The bronze "Artemision Jockey" (140 B.C.) was recovered from a shipwreck off Euboea Island in the 1920s and '30s and pieced back together in 1971. A museum sign says simply that "an American lady" helped pay for its restoration. Details at 10, I suppose.
Not a lot was known about Greek antiquity until 150 years ago. The museum's collection springs primarily from two major excavations in the late 1800s. Heinrich Schliemann excavated Mycenae and Tiryns. Christos Tsountas explored the Cyclade islands and Thessaly, uncovering the first Greek civilzations, the Neolithic and the Cycladic. Before then, Greek prehistory had no timeline, no classifications. Rounding out the museum's holdings are discoveries made in the early 20th century and items confiscated as recently as 1997 from looters, traffickers and associated lowlifes.
These exotic objects from a Mycenae grave circle about 75 miles southwest of Athens may be the oldest things I have ever seen in person. That's a genuine ostrich egg with little applied dolphins that somebody used as a drinking vessel in 16th century B.C. That's some 3,500 years ago ― before Confucious, before coins, before the number zero.
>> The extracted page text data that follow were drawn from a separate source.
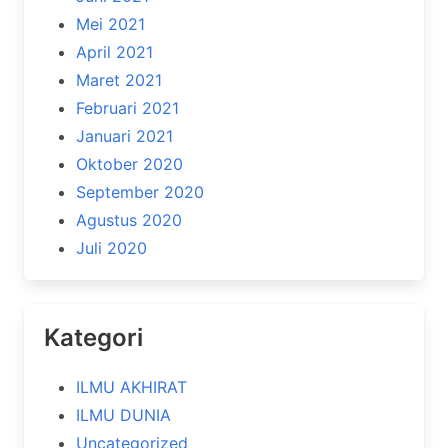
Mei 2021
April 2021
Maret 2021
Februari 2021
Januari 2021
Oktober 2020
September 2020
Agustus 2020
Juli 2020
Kategori
ILMU AKHIRAT
ILMU DUNIA
Uncategorized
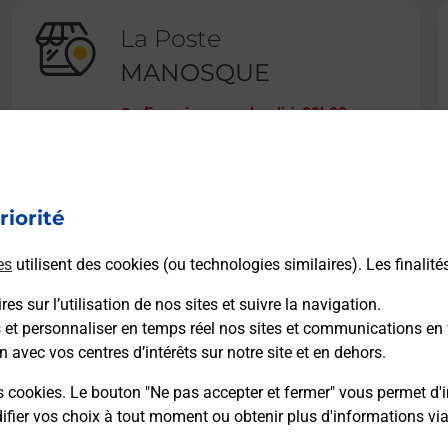
La Poste
MANOSQUE
Fermé
-
ouvre lundi à
09h00
RUE DE LA REINE JEANNE
04100
MANOSQUE
riorité
En savoir plus
es
utilisent des cookies (ou technologies similaires). Les finalité
es sur l’utilisation de nos sites et suivre la navigation.
s et personnaliser en temps réel nos sites et communications en 
n avec vos centres d’intérêts sur notre site et en dehors.
Recherchez un autre point de contact
s cookies. Le bouton "Ne pas accepter et fermer" vous permet d'i
fier vos choix à tout moment ou obtenir plus d'informations vi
The Iron Age had not begun, but the Myceneans had a way with gold, making death masks like this.
A wall painting from the Acropolis of Mycenae from the 15th century B.C.
This striking storage jar showing an octopus in a tangle of seaweed deservedly has its own Wikipedia entry . Just reproduce it and take my money already.
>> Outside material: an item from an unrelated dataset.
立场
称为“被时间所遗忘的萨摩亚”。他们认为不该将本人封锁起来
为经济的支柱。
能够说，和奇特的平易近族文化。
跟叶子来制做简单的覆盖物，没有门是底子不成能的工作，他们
The museum has a huge collection of statues, mostly of the funerary kind. Everyone looks sad because, you know, death. Even statues in a "highly fragmented state of preservation" are lovingly displayed and exhaustively described.
This grave monument is particularly heartbreaking. Known as "The Stele of Farewell" (350-325 B.C.), it shows a sitting person (dead) extending their right hand to a relative in a goodbye handclasp that is a repeated motif in the fourth century B.C. The standing woman appears to say something like "Time's up. We'll miss you." That's how I view it, anyway. Cemetery sculptures like this were considered so large and emotionally overblown that they were actually banned in 317 B.C. Boy, did I see a lot of modern-day variations in Budapest's Kerespesi Temeto cemetery.
The 3-minute walk below takes us through funerary and other statues from the 4th century B.C. through the Late Classical period (more fluid, expressive gestures), right up to the cusp of the Roman period. At 1:31 you can see the "Antikythira Youth," discovered by sponge divers in 1900. Looks like he's waving to the gallery like my son does after deliberately hitting a spectator in "Tiger Woods PGA Tour 12: The Masters." The video also gives you an idea of why the offseason of November is a great time to visit Athens. There are tourists here and there, sure, but I can't imagine what a sweaty mess this city and these halls must be like in the summertime.